Adaptation to climate change in developing countries is therefore vital and has been highlighted as having a high or urgent priority. Although uncertainty remains about the extent of its impacts, there is sufficient information and knowledge available on strategies and plans to implement adaptation activities now, but limitations in human capacity and financial resources are making adaptation difficult. In order to assess the impacts of and vulnerability to climate change and subsequently work out adaptation needs, one requires good quality climate data, such as temperature, rainfall and the frequency of extreme events. Non-climatic baseline data such as the current situation of water resources, agriculture and food security, human health, terrestrial ecosystems and biodiversity, and coastal zones, are also useful. It is therefore urgent that the vulnerability of developing countries to climate change be reduced, their capacity to adapt increased, and national adaptation plans implemented.

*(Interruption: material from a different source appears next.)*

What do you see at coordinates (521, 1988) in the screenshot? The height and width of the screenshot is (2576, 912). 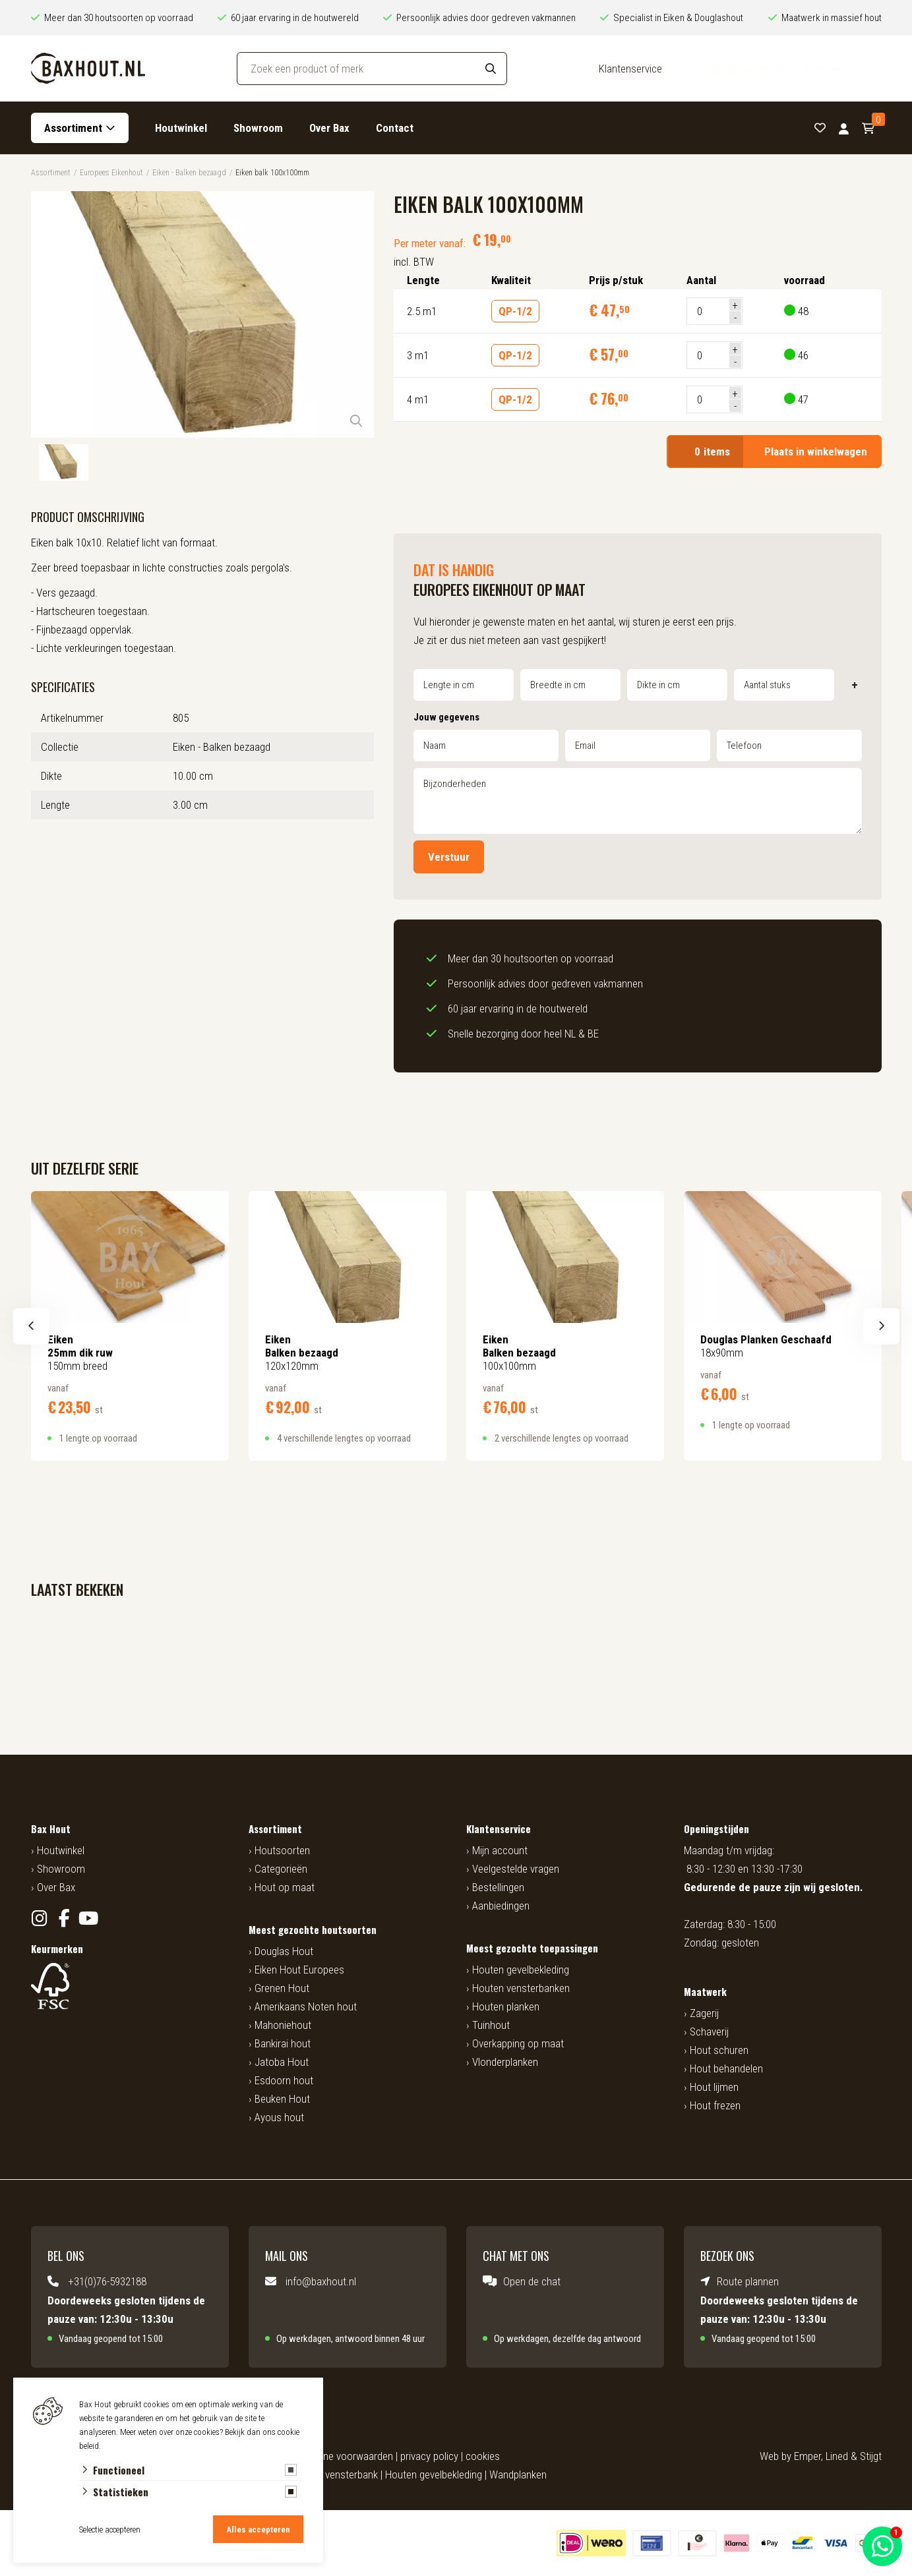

It is recognized that research and training to enable adaptation is needed in developing countries in order to help understand climate change impacts and vulnerabilities and facilitate better policy decisions and management. Thus the need to design training programmes at all levels of the educational system up to the postgraduate level in order to provide for research on the subject. Capacity-building at local, national and regional levels is vital to enable developing countries to adapt to climate change. It is important for stakeholders and funders to recognize not only the role of universities, and tertiary institutions of excellence, but to ensure that the younger generation from primary and secondary schools are equally sufficiently educated about adaptation to this phenomenon so as to have increased adaptive capacity.
1.2. General Background and Statement of Problem
Climate change has recently become a serious threat to human survival on a global scale. It is accordingly an important issue of debate due to its impacts on economic, developmental and socio-cultural issues. Controversies about its natural and/or anthropogenic causes, magnitude and future projections abound. However, the truth is that the rate of global warming and its impacts on climatic variables across the entire globe during the past two to three decades is unprecedented. This analogy is not unconnected to the frequent rise in sea level, droughts, heat waves, depletion of water resources, sporadic precipitation with accompanying floods, landslides and hurricanes, among others in recent years. The frequency, intensity, duration and magnitude of recent climate triggered disasters had actually been predicted by scientists based on observed past increases in levels of CO2 in the atmosphere. The Copenhagen Conference of February 2009 clearly demonstrated that sea level will rise between 90 cm to 130 cm by the end of this century if the present trends of remote and immediate causes of climate change are maintained. Simulated consequences on low lying coastal areas indicate catastrophic consequences and enormous economic costs around the World. These catastrophic events have increased from an average of two per year in the 1950s, and five per year in the 1970s, to nine per year in 1990s, with windstorms and floods accounting for about two-thirds of these catastrophes (McBean, 2004).